If you have the budget and you’re in the market for a business laptop, then we’ll recommend you take a good, hard look at the Dell Latitude 7400 2-in-1. You’ll get a more solid build quality, a slightly smaller chassis even given that it’s a fully-functional 360-degree convertible 2-in-1, and some of the longest battery life we’d tested. But you’ll pay for it, at $2,489 for an equivalent configuration – and you won’t get a discrete GPU.If you’re not worried about the business software that ships with the laptop, then you should take a good look at the Acer Swift 3 14. It offers similar performance, better battery life, a more robust build quality, and it, too, has a discrete GPU if you need it. It’s also less expensive, at $1,000 for a Core i7, 8GB of RAM, and a 256GB SSD – note that you will have to give up some storage space, but you save a hopping $500.
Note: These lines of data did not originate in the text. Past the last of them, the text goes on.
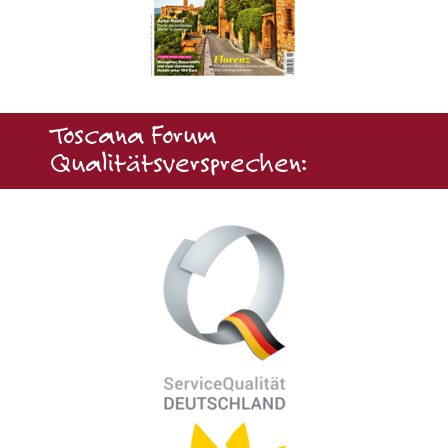
Toscana Forum
Qualitätsversprechen:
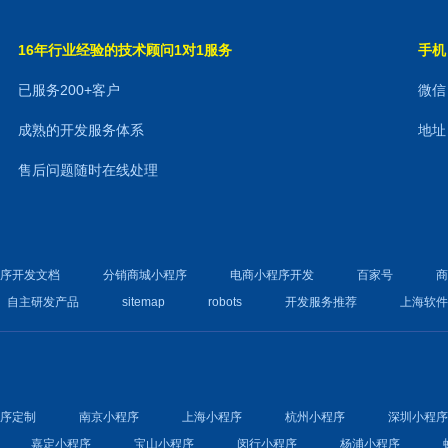
16年行业经验的技术顾问1对1服务
手机：
已服务200+客户
微信：
成熟的开发服务体系
地址
售后问题随时在线处理
程序开发文档
分销商城小程序
电商小程序开发
百家号
自主研发产品
sitemap
robots
开发服务推荐
上海软
程序定制
南京小程序
上海小程序
杭州小程序
深圳小程
嘉定小程序
宝山小程序
闵行小程序
杨浦小程序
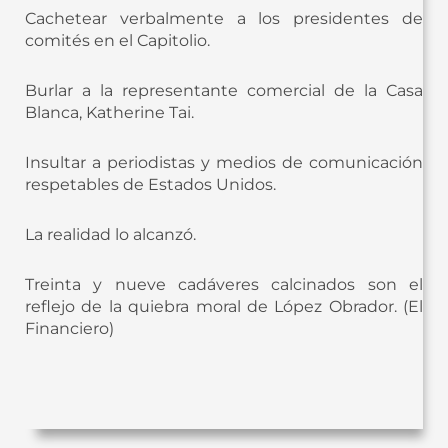
Cachetear verbalmente a los presidentes de
comités en el Capitolio.
Burlar a la representante comercial de la Casa
Blanca, Katherine Tai.
Insultar a periodistas y medios de comunicación
respetables de Estados Unidos.
La realidad lo alcanzó.
Treinta y nueve cadáveres calcinados son el
reflejo de la quiebra moral de López Obrador. (El
Financiero)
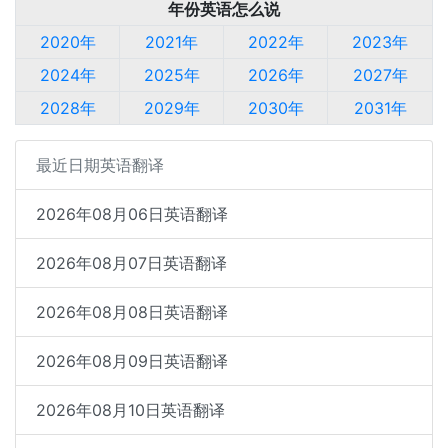
年份英语怎么说
2020年
2021年
2022年
2023年
2024年
2025年
2026年
2027年
2028年
2029年
2030年
2031年
最近日期英语翻译
2026年08月06日英语翻译
2026年08月07日英语翻译
2026年08月08日英语翻译
2026年08月09日英语翻译
2026年08月10日英语翻译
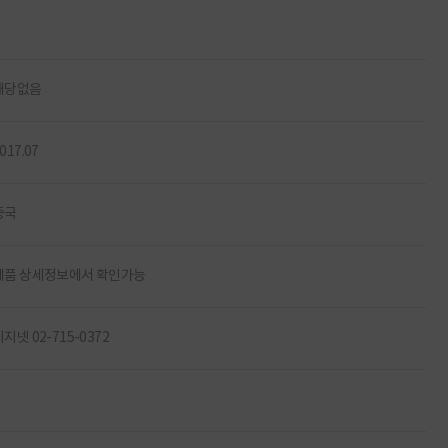
해당없음
017.07
중국
제품 상세정보에서 확인가능
지넷 02-715-0372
Finally, you can consider the Lenovo ThinkPad T490. It’s a bona fide business laptop of its own with the same military standards testing and a more solid build. It offers the same privacy guard for the webcam, and you’ll spend the same $1,500 for a Core i7, 16GB of RAM, and a 512GB SSD. Once again, though, you’ll have to give up the discrete GPU.
How long will it last?
The TravelMate P6 boasts testing to military standards, and so you’ll have to take Acer’s word for it that its flexible display won’t cause problems down the road. The components are relatively up-to-date (although with Intel’s 10th-gen CPUs right around the corner, that’s becoming a dubious statement), and it has enough connectivity that you should never run out of ports. The 1-year warranty is particularly disappointing for a business-class machine.